Fresh blackberry cobbler topped with a dollop of vanilla ice cream in a white dish. The dish is set on a wooden cutting board with a kitchen cloth. Fresh blackberries are displayed in the background.

Why You’ll Love This Easy Blackberry Cobbler Recipe

As far as cobbler recipes go, I find this one strikes a flawless balance, offering the sweet and slightly tart flavor of fresh blackberries melded with a feather-light, perfectly golden crust.

But the best part? It’s incredibly easy to prepare, even for beginners.

Often served warm, old-fashioned blackberry cobbler is a favorite treat during blackberry season and is especially good when served with a scoop of vanilla ice cream.

(Psst. while you’re on the summer cobbler train, don’t miss these incredible Peach Cobbler Pound Cake and Strawberry Cobbler recipes.)

Gather Your Ingredients

Time to gather the goodies that’ll bring this Blackberry Cobbler to life:

Ingredients for Blackberry Cobbler arranged on a kitchen countertop include blackberries, lemon, milk, granulated sugar, all-purpose flour, baking powder, kosher salt, and unsalted butter
  • Blackberries: The star of the show! You can use fresh blackberries or choose frozen berries instead. If making a frozen blackberry cobbler, let the berrries thaw at room temperature for about 30 minutes before using them, or bake the cobbler a bit longer (covering the top to avoid over-darkening).
  • Granulated sugar: Used in both the filling and the topping to add sweetness.
  • Lemon juice: This brightens up the blackberries and adds a tangy contrast to the sweet filling.
  • All-purpose flour: The base for our cobbler topping.
  • Baking powder: Helps the cobbler topping rise and become fluffy.
  • Kosher salt: Just a touch enhances the flavors of the cobbler.
  • Milk: The liquid that brings the topping together.
  • Unsalted butter: It’s melted and added to the baking dish to create a buttery, crispy crust.

How to Make Old Fashioned Blackberry Cobbler: Easy Step-by-Step Directions

First, make the filling:

  • Mix blackberries, sugar, and lemon juice in a medium bowl: This forms your juicy, sweet-tart filling.
In a bowl, the blackberries are mixed with 1/2 cup of sugar and lemon juice until the sugar dissolves.
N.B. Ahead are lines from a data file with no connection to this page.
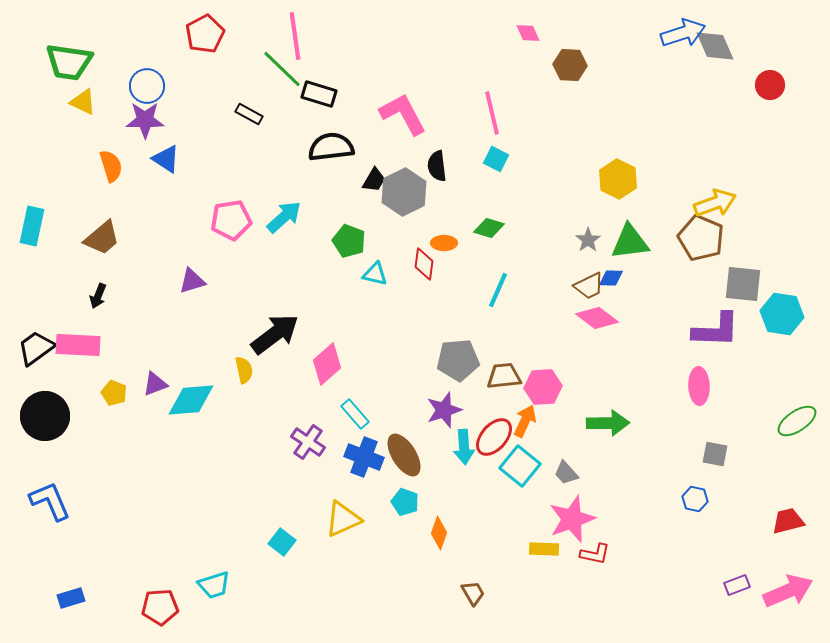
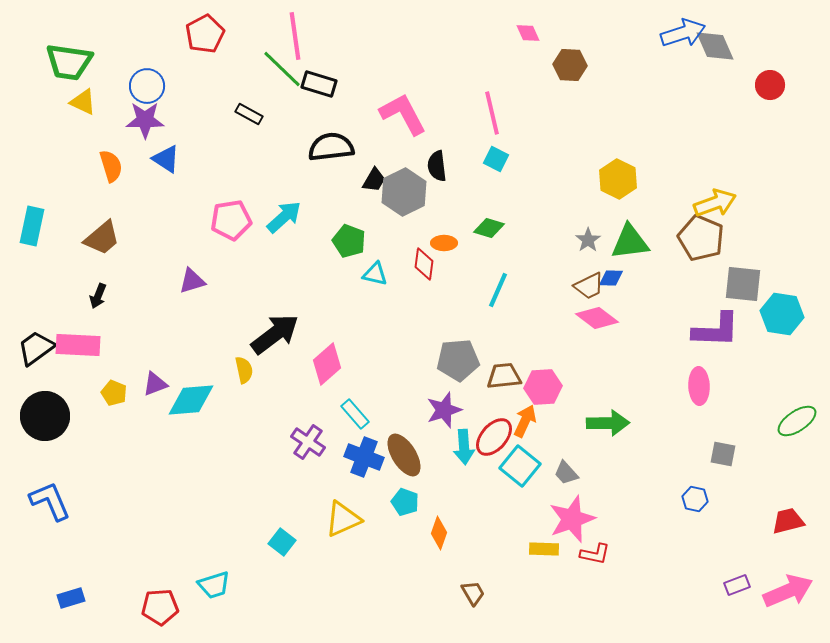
black rectangle at (319, 94): moved 10 px up
gray square at (715, 454): moved 8 px right
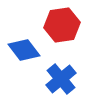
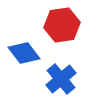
blue diamond: moved 3 px down
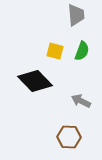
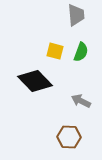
green semicircle: moved 1 px left, 1 px down
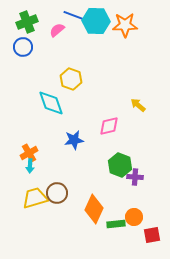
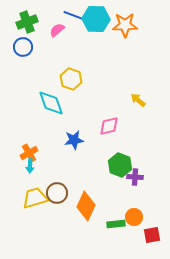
cyan hexagon: moved 2 px up
yellow arrow: moved 5 px up
orange diamond: moved 8 px left, 3 px up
In another bowl, the flour, baking powder, salt, and remaining sugar are combined.

Then, make the topping:

  • Combine flour, baking powder, salt, and sugar: Whisk up the dry ingredients in a large bowl for the cobbler topping.
  • Add milk to the dry ingredients: Remember, just stir until moistened. Lumps are okay here.
The dry ingredients are combined with milk, stirring until just moistened. Lumps are acceptable. Melted butter is poured into an 8- or 9-inch baking dish, and sugared blackberries are evenly spooned over the butter.

Now, we assemble it in the pan:

  • Pour melted butter into the baking dish: This forms the base for your crust.
  • Spoon blackberry mixture over the butter: Make sure they’re distributed evenly.
  • Pour the batter over the blackberries: Resist the urge to stir! A few blackberries on top will make it look prettier.
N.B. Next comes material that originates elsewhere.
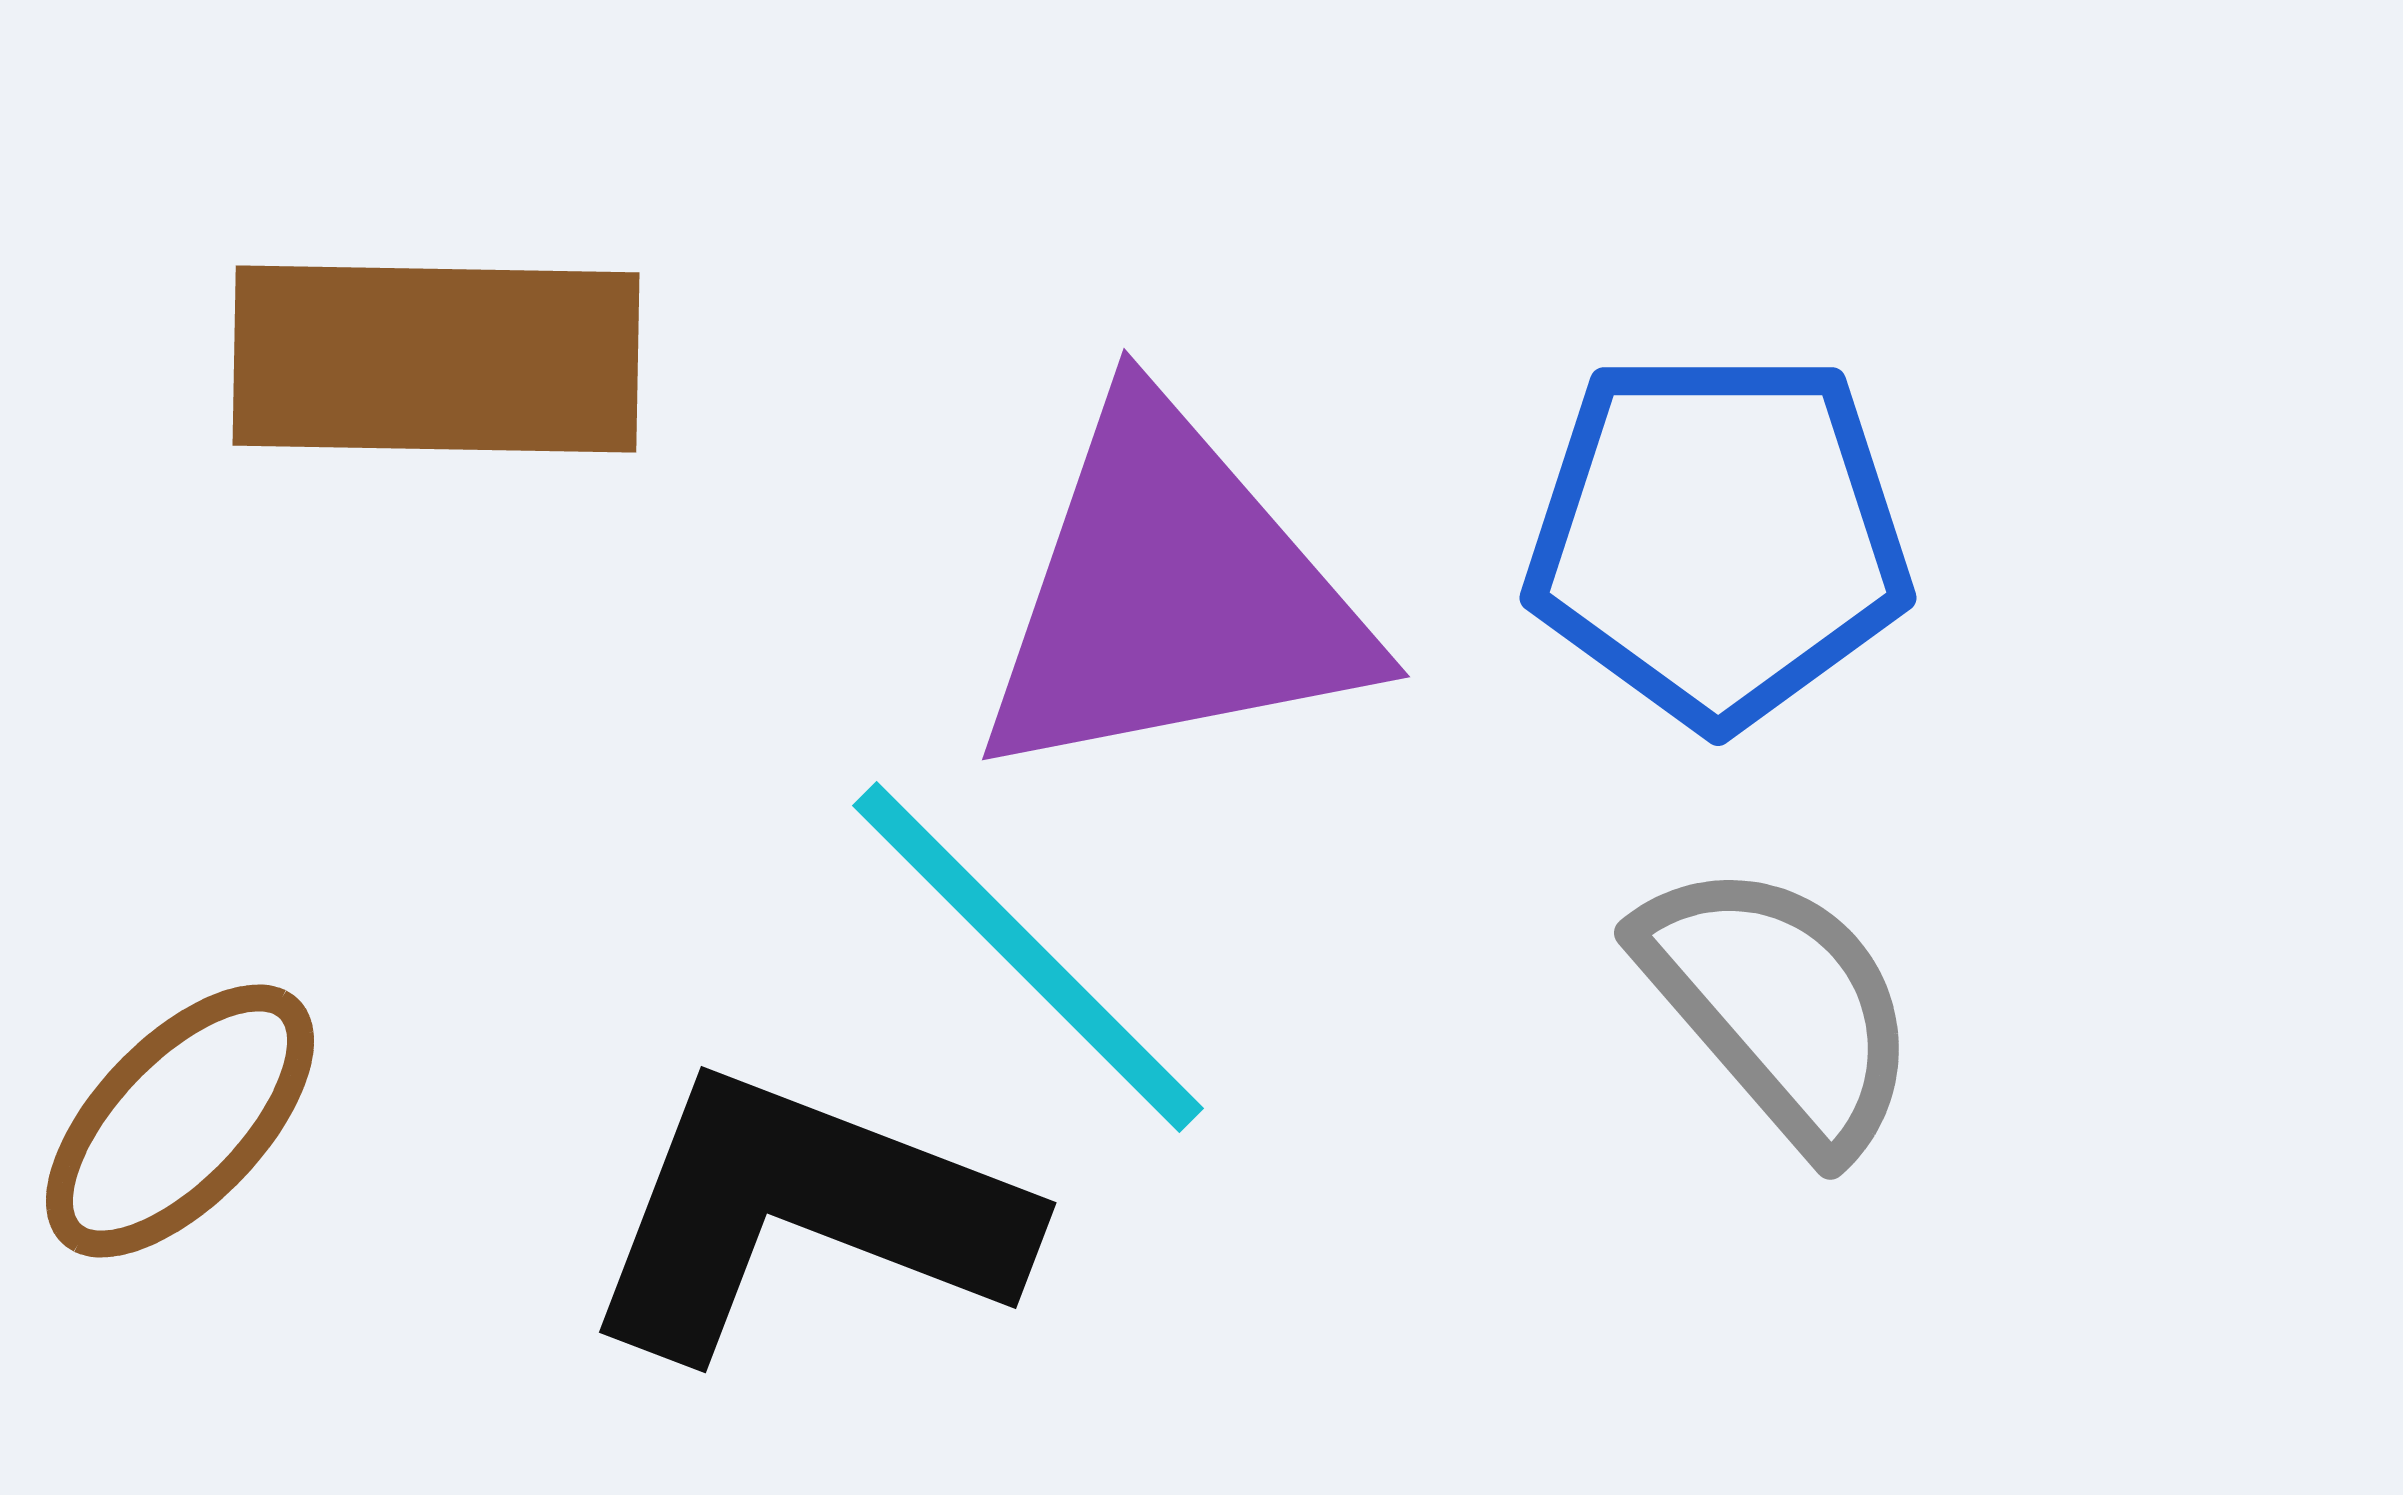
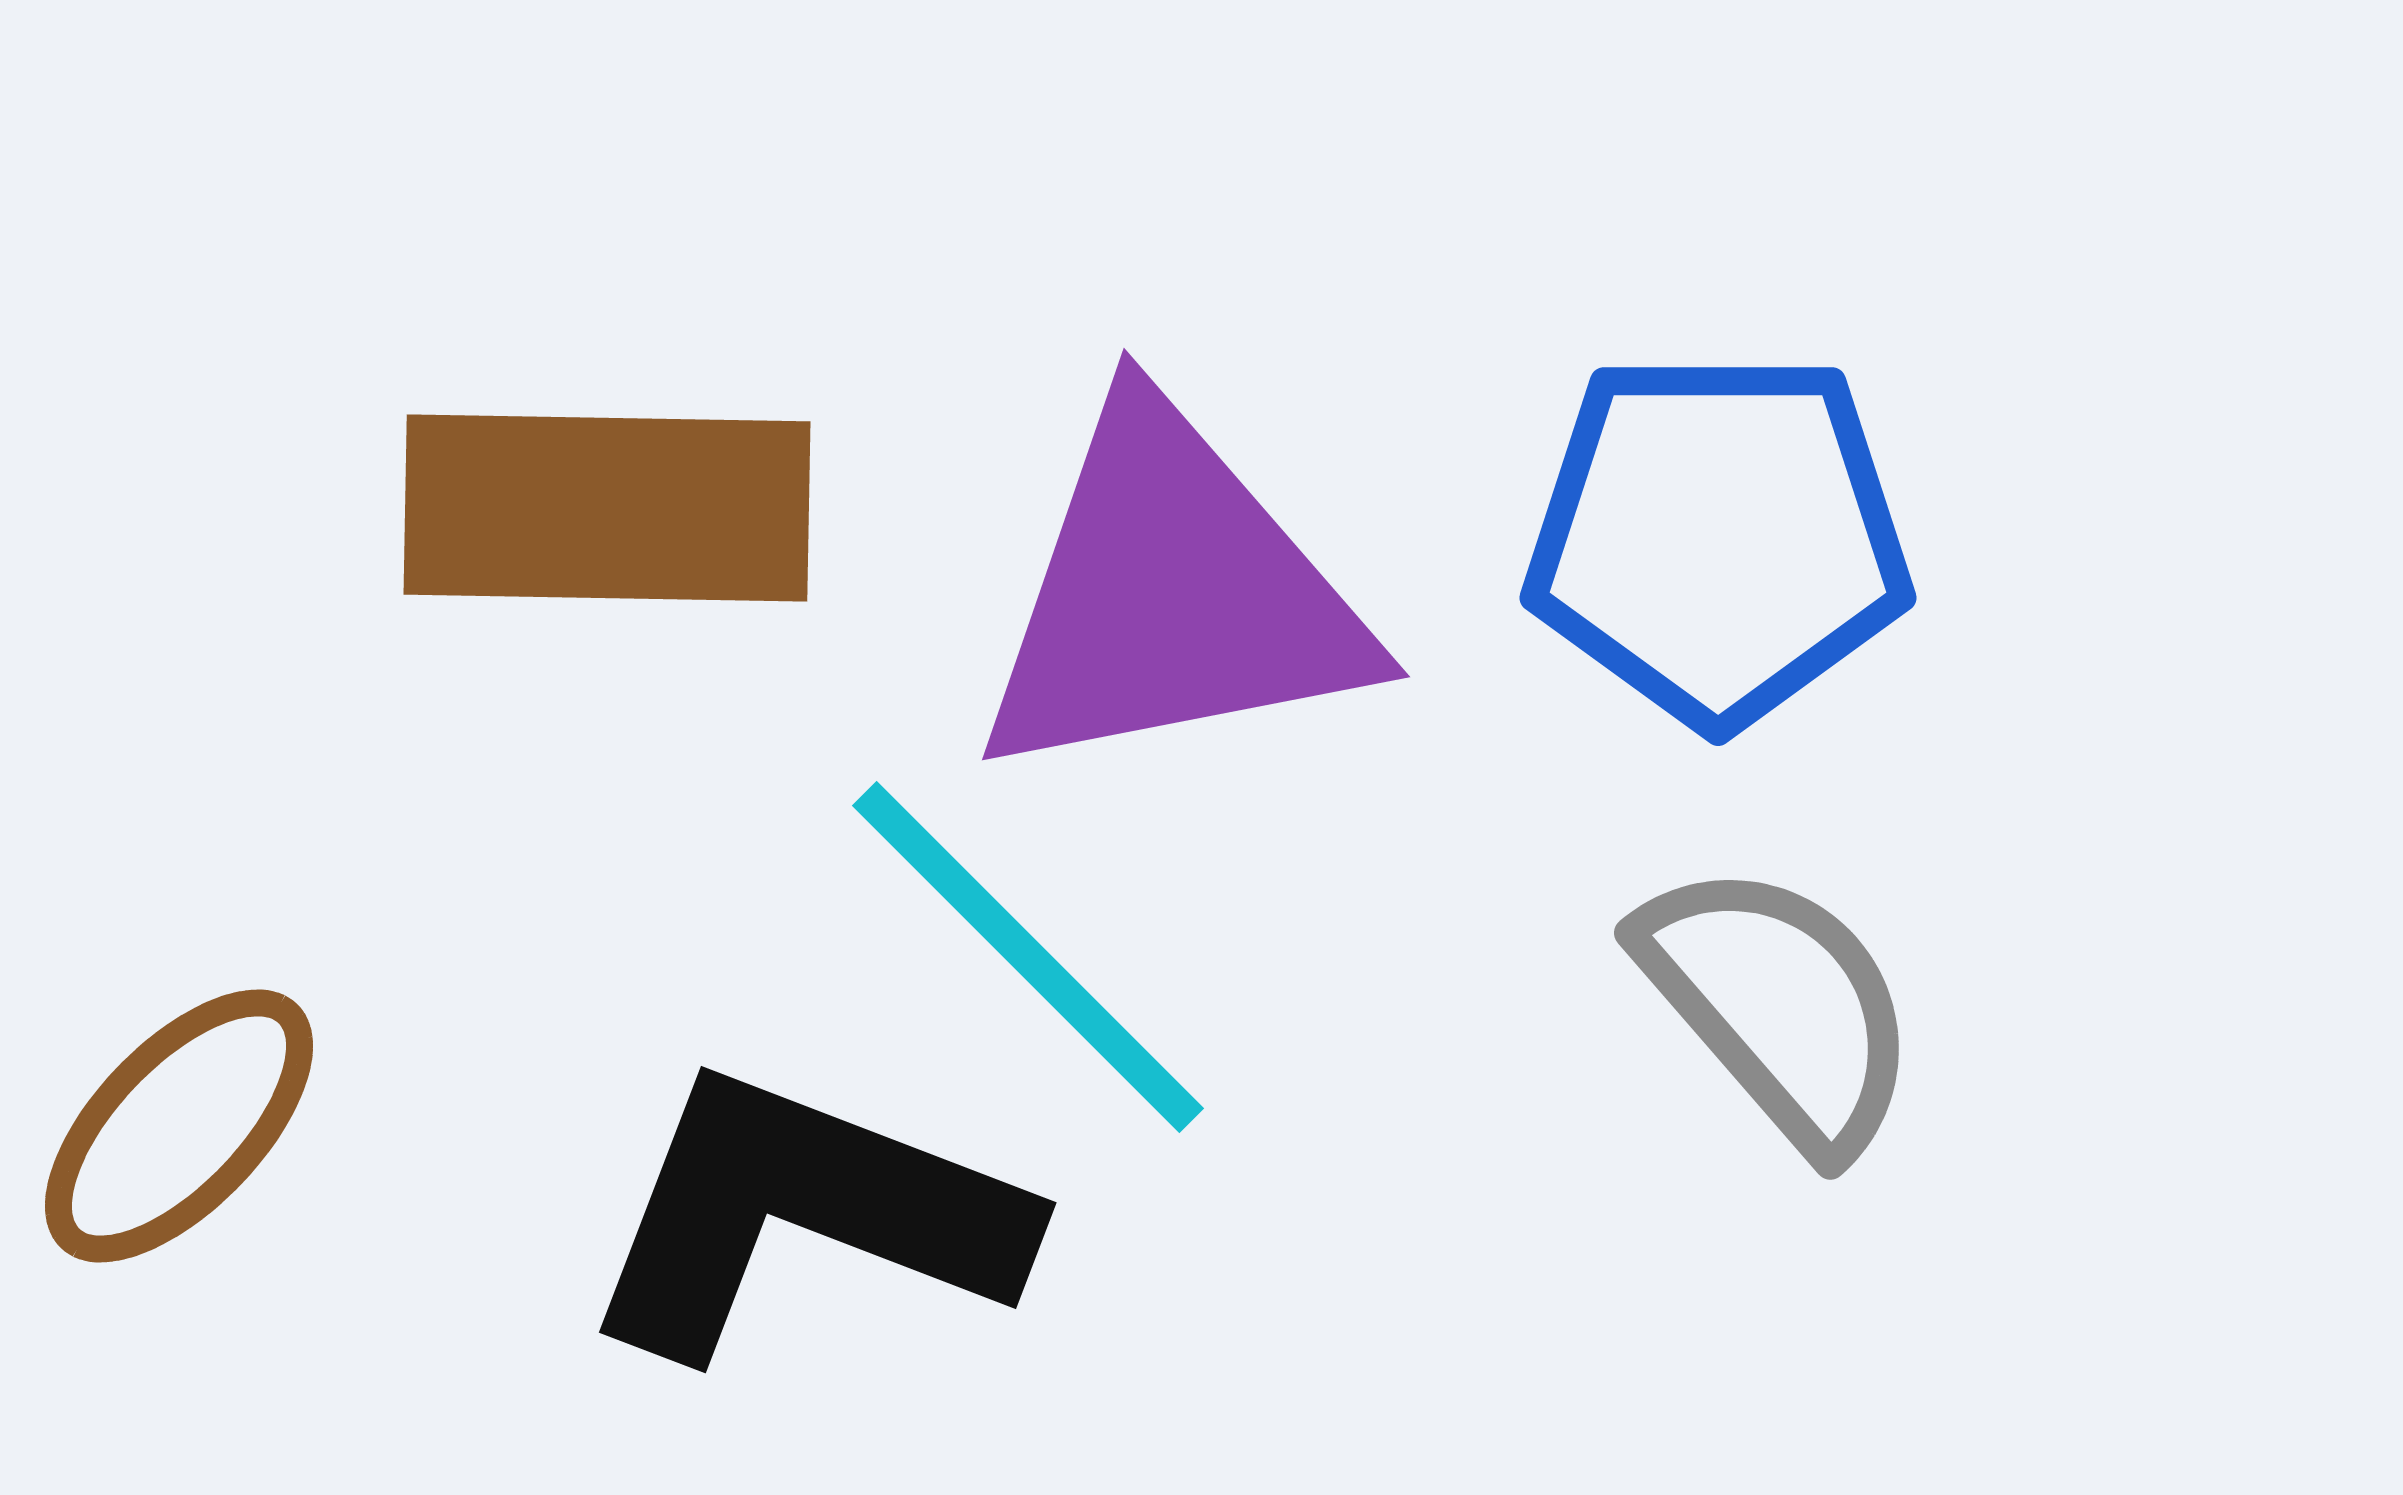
brown rectangle: moved 171 px right, 149 px down
brown ellipse: moved 1 px left, 5 px down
Finally, we bake the cobbler:

  • Bake until golden and bubbling: This is when the magic happens.
  • Cool and serve: It’s best enjoyed warm, maybe with a scoop of vanilla ice cream or a dollop of sweetened whipped cream.
The batter is poured over the blackberries without stirring. A few of the blackberries are rearranged for even distribution on top. The cobbler is then baked in the preheated oven for 45-50 minutes or until the top turns golden brown and the blackberries are bubbling.

And voila! You’ve made a fantastic Blackberry Cobbler. Dig in and enjoy!

Possible Substitutions

Life is too short to stick to just one fruit cobbler recipe. So, let’s stir things up:

  • Swap the berries: Feel like blackberries are getting all the limelight? Swap in blueberries, raspberries, or peaches, or try this Strawberry Cobbler recipe instead.
  • Make it vegan: Replace dairy milk with almond, oat, or coconut milk and the butter for vegan butter.
  • Go gluten-free: Use a gluten-free flour blend if you or your guests have gluten sensitivities. Cobbler for everyone!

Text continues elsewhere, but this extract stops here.